What is needed is a faithful transcription of all the data below, pictures excluded.

--------------------------------------------------

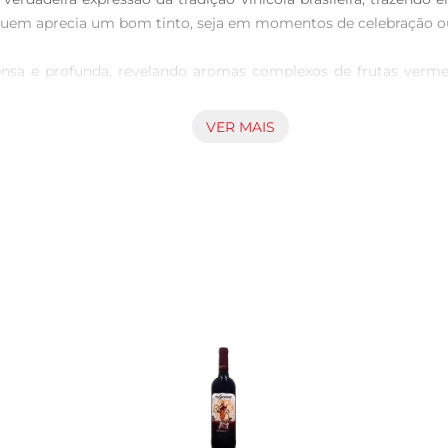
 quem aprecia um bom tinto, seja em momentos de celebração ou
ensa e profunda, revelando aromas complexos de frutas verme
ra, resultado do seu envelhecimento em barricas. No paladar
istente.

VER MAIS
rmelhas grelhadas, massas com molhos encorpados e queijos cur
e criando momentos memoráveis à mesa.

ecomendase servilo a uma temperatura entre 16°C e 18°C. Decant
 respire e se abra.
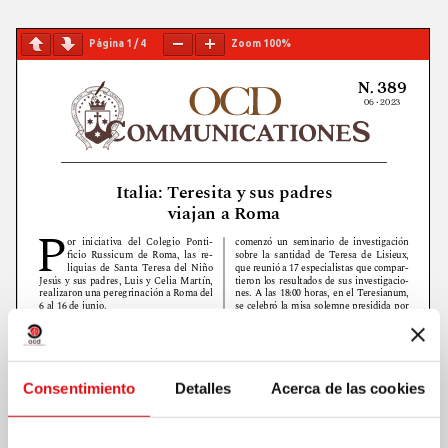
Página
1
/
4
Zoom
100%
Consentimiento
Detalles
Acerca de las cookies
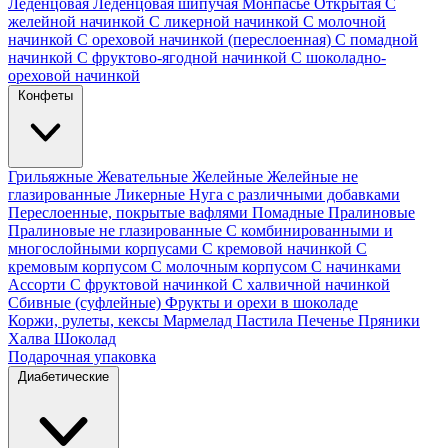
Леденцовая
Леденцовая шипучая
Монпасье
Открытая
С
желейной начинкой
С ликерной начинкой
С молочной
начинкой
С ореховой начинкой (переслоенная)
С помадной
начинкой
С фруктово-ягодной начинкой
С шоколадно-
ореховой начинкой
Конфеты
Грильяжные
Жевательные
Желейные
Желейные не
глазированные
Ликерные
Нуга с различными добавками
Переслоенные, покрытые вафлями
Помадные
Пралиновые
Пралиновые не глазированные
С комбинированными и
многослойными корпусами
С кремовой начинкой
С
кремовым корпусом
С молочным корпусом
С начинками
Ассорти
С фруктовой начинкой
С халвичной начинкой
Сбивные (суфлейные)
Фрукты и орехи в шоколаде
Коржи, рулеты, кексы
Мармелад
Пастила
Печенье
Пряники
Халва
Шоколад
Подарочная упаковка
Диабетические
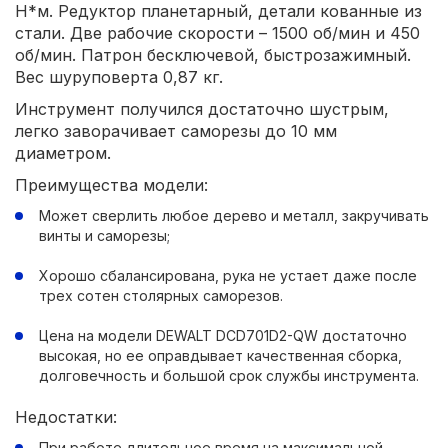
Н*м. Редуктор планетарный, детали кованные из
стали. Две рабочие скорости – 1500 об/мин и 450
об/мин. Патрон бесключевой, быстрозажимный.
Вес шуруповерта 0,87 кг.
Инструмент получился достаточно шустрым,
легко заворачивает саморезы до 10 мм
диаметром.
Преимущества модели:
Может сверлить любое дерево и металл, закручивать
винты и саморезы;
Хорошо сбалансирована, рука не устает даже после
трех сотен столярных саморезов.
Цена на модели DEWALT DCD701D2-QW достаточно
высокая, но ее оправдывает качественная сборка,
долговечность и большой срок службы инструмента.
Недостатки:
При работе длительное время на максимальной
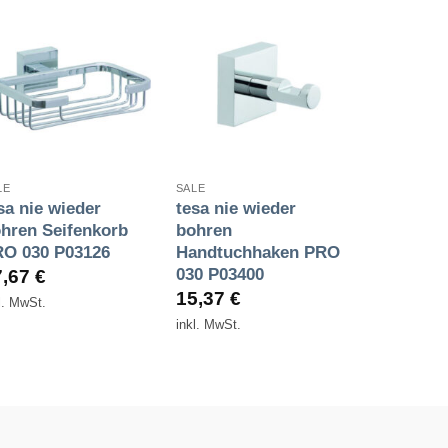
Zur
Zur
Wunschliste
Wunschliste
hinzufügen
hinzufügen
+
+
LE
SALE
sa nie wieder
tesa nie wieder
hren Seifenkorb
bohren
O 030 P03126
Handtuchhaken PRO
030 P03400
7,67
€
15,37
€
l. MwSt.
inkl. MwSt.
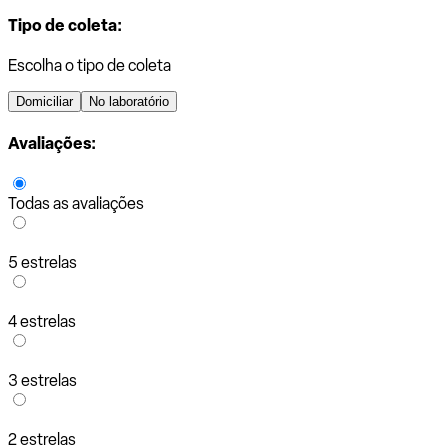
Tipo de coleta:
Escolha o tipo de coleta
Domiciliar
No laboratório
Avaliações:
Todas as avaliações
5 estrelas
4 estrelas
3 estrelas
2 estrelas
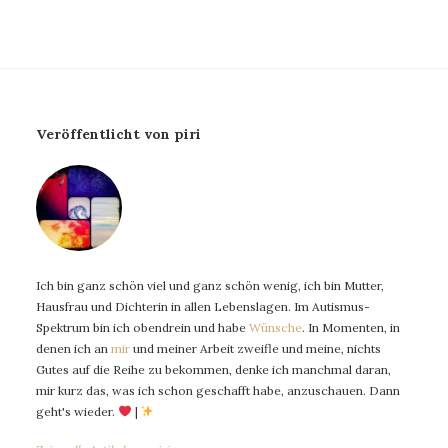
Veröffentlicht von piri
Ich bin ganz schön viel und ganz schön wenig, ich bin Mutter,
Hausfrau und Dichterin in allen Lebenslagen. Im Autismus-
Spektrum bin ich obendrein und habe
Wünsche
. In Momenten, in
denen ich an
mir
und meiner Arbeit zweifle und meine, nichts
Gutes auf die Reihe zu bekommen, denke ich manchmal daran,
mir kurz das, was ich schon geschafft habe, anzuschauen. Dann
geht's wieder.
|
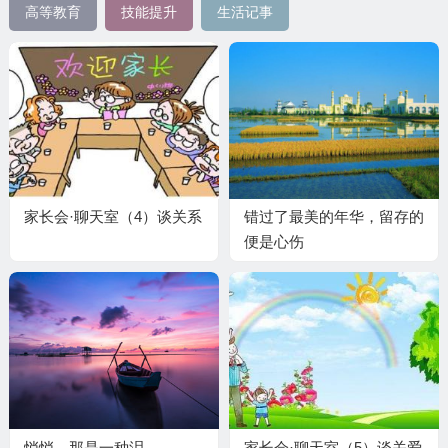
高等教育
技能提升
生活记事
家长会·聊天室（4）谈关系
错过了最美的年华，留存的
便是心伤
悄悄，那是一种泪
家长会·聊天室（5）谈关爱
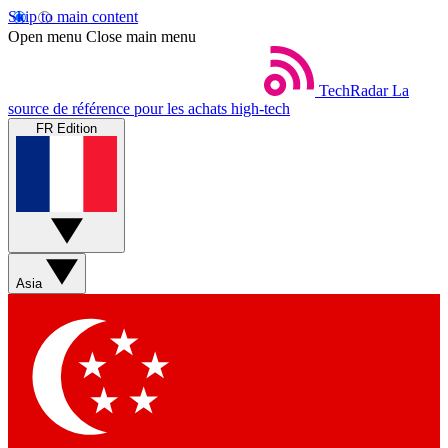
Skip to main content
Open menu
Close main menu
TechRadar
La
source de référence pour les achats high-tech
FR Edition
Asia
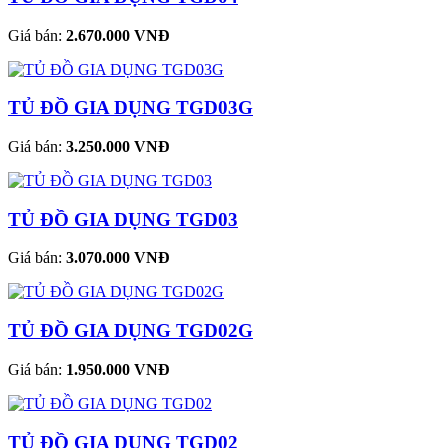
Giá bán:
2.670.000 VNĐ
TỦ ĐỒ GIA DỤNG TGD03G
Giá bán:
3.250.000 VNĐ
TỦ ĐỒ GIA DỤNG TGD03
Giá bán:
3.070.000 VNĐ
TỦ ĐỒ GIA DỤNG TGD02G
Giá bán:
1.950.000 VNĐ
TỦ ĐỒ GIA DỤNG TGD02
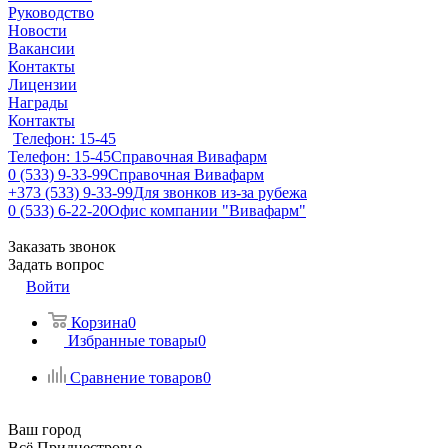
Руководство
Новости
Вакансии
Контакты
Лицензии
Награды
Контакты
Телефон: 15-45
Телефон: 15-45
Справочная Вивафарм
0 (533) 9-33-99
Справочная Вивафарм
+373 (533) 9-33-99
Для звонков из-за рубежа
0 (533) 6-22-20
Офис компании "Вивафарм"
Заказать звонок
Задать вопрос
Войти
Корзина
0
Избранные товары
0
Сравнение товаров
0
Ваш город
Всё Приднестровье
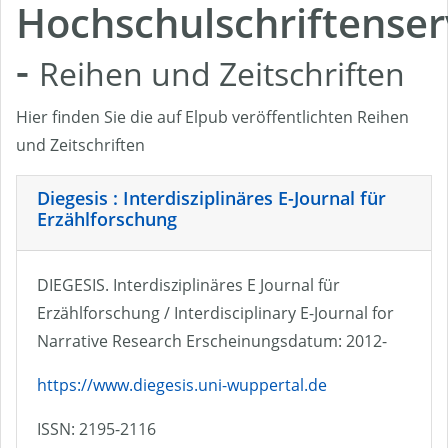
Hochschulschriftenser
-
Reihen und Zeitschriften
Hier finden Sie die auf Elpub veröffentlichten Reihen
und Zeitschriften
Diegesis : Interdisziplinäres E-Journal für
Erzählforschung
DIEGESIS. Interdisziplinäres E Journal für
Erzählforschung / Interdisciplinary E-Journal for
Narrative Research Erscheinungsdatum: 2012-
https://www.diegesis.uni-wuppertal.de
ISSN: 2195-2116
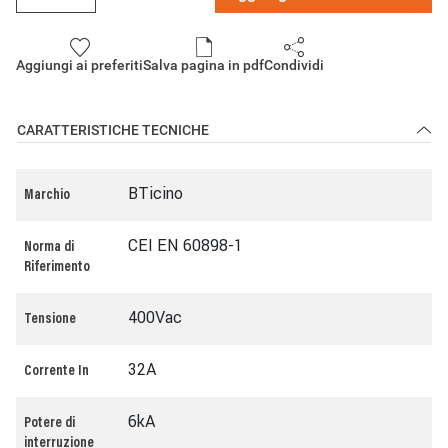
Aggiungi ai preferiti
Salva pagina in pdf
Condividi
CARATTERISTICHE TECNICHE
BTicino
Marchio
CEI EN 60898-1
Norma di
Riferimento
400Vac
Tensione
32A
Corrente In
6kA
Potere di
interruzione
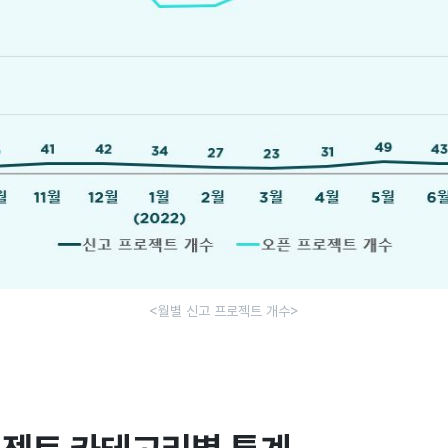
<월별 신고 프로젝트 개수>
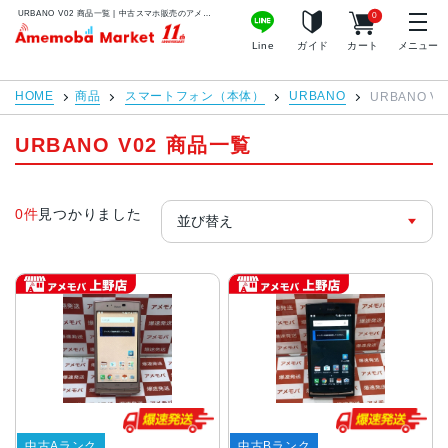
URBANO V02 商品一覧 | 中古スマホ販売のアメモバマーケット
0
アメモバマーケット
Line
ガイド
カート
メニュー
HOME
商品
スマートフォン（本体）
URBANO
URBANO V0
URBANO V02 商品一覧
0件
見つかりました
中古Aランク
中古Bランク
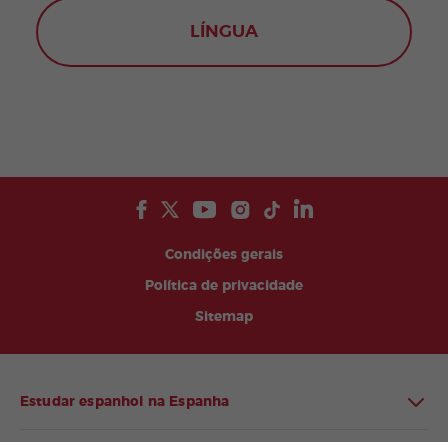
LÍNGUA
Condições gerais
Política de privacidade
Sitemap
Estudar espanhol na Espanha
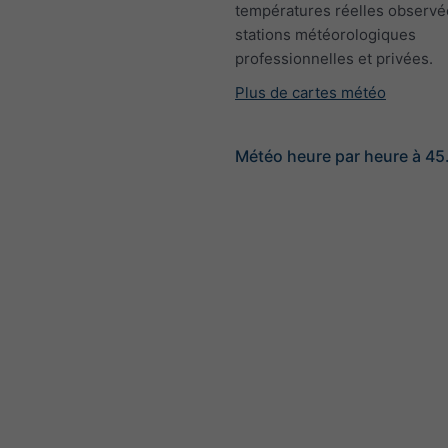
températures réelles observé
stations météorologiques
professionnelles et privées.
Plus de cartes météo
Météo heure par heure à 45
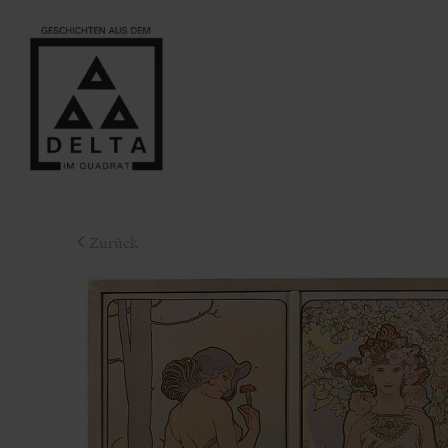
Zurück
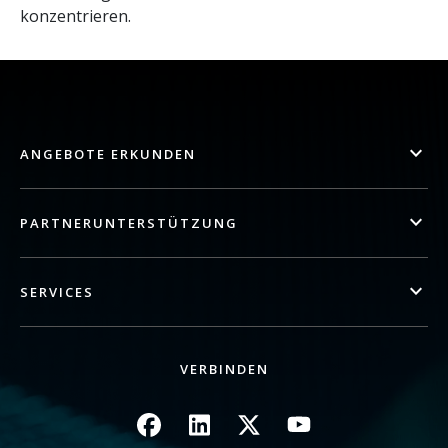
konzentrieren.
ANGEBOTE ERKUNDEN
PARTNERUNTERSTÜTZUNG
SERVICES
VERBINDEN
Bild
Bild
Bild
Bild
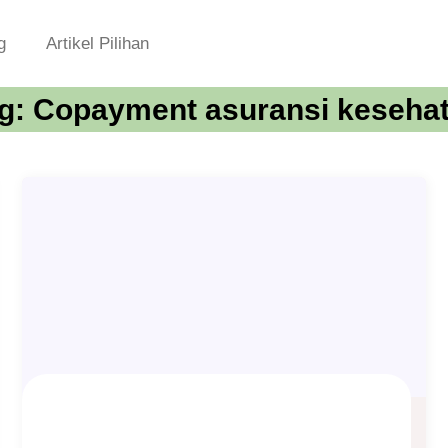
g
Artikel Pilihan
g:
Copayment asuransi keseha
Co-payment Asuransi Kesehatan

--------------------------------------------------

RESULT OF THE TASK:
 quem aprecia um bom tinto, seja em momentos de celebração ou
ensa e profunda, revelando aromas complexos de frutas verme
ra, resultado do seu envelhecimento em barricas. No paladar
istente.

VER MAIS
rmelhas grelhadas, massas com molhos encorpados e queijos cur
e criando momentos memoráveis à mesa.

ecomendase servilo a uma temperatura entre 16°C e 18°C. Decant
 respire e se abra.
Página
1
/
4
Zoom
100%
Consentimiento
Detalles
Acerca de las cookies
Леденцовая
Леденцовая шипучая
Монпасье
Открытая
С
желейной начинкой
С ликерной начинкой
С молочной
начинкой
С ореховой начинкой (переслоенная)
С помадной
начинкой
С фруктово-ягодной начинкой
С шоколадно-
ореховой начинкой
Конфеты
Грильяжные
Жевательные
Желейные
Желейные не
глазированные
Ликерные
Нуга с различными добавками
Переслоенные, покрытые вафлями
Помадные
Пралиновые
Пралиновые не глазированные
С комбинированными и
многослойными корпусами
С кремовой начинкой
С
кремовым корпусом
С молочным корпусом
С начинками
Ассорти
С фруктовой начинкой
С халвичной начинкой
Сбивные (суфлейные)
Фрукты и орехи в шоколаде
Коржи, рулеты, кексы
Мармелад
Пастила
Печенье
Пряники
Халва
Шоколад
Подарочная упаковка
Диабетические
Н*м. Редуктор планетарный, детали кованные из
стали. Две рабочие скорости – 1500 об/мин и 450
об/мин. Патрон бесключевой, быстрозажимный.
Вес шуруповерта 0,87 кг.
Инструмент получился достаточно шустрым,
легко заворачивает саморезы до 10 мм
диаметром.
Преимущества модели:
Может сверлить любое дерево и металл, закручивать
винты и саморезы;
Хорошо сбалансирована, рука не устает даже после
трех сотен столярных саморезов.
Цена на модели DEWALT DCD701D2-QW достаточно
высокая, но ее оправдывает качественная сборка,
долговечность и большой срок службы инструмента.
Недостатки:
При работе длительное время на максимальной
Zur
Zur
Wunschliste
Wunschliste
hinzufügen
hinzufügen
+
+
LE
SALE
sa nie wieder
tesa nie wieder
hren Seifenkorb
bohren
O 030 P03126
Handtuchhaken PRO
030 P03400
7,67
€
15,37
€
l. MwSt.
inkl. MwSt.
Tipo de coleta:
Escolha o tipo de coleta
Domiciliar
No laboratório
Avaliações:
Todas as avaliações
5 estrelas
4 estrelas
3 estrelas
2 estrelas
Veröffentlicht von piri
Ich bin ganz schön viel und ganz schön wenig, ich bin Mutter,
Hausfrau und Dichterin in allen Lebenslagen. Im Autismus-
Spektrum bin ich obendrein und habe
Wünsche
. In Momenten, in
denen ich an
mir
und meiner Arbeit zweifle und meine, nichts
Gutes auf die Reihe zu bekommen, denke ich manchmal daran,
mir kurz das, was ich schon geschafft habe, anzuschauen. Dann
geht's wieder.
|
高等教育
技能提升
生活记事
家长会·聊天室（4）谈关系
错过了最美的年华，留存的
便是心伤
悄悄，那是一种泪
家长会·聊天室（5）谈关爱
Skip to main content
Open menu
Close main menu
TechRadar
La
source de référence pour les achats high-tech
FR Edition
Asia
Giá bán:
2.670.000 VNĐ
TỦ ĐỒ GIA DỤNG TGD03G
Giá bán:
3.250.000 VNĐ
TỦ ĐỒ GIA DỤNG TGD03
Giá bán:
3.070.000 VNĐ
TỦ ĐỒ GIA DỤNG TGD02G
Giá bán:
1.950.000 VNĐ
TỦ ĐỒ GIA DỤNG TGD02
Руководство
Новости
Вакансии
Контакты
Лицензии
Награды
Контакты
Телефон: 15-45
Телефон: 15-45
Справочная Вивафарм
0 (533) 9-33-99
Справочная Вивафарм
+373 (533) 9-33-99
Для звонков из-за рубежа
0 (533) 6-22-20
Офис компании "Вивафарм"
Заказать звонок
Задать вопрос
Войти
Корзина
0
Избранные товары
0
Сравнение товаров
0
Ваш город
Всё Приднестровье
Hochschulschriftenser
-
Reihen und Zeitschriften
Hier finden Sie die auf Elpub veröffentlichten Reihen
und Zeitschriften
Diegesis : Interdisziplinäres E-Journal für
Erzählforschung
DIEGESIS. Interdisziplinäres E Journal für
Erzählforschung / Interdisciplinary E-Journal for
Narrative Research Erscheinungsdatum: 2012-
https://www.diegesis.uni-wuppertal.de
ISSN: 2195-2116
Aggiungi ai preferiti
Salva pagina in pdf
Condividi
CARATTERISTICHE TECNICHE
BTicino
Marchio
CEI EN 60898-1
Norma di
Riferimento
400Vac
Tensione
32A
Corrente In
6kA
Potere di
interruzione
<월별 신고 프로젝트 개수>
URBANO V02 商品一覧 | 中古スマホ販売のアメモバマーケット
0
アメモバマーケット
Line
ガイド
カート
メニュー
HOME
商品
スマートフォン（本体）
URBANO
URBANO V0
URBANO V02 商品一覧
0件
見つかりました
中古Aランク
中古Bランク
LÍNGUA
Condições gerais
Política de privacidade
Sitemap
Estudar espanhol na Espanha
températures réelles observé
stations météorologiques
professionnelles et privées.
Plus de cartes météo
Météo heure par heure à 45
Zurück
konzentrieren.
ANGEBOTE ERKUNDEN
PARTNERUNTERSTÜTZUNG
SERVICES
VERBINDEN
Bild
Bild
Bild
Bild
g
Artikel Pilihan
g:
Copayment asuransi keseha
Co-payment Asuransi Kesehatan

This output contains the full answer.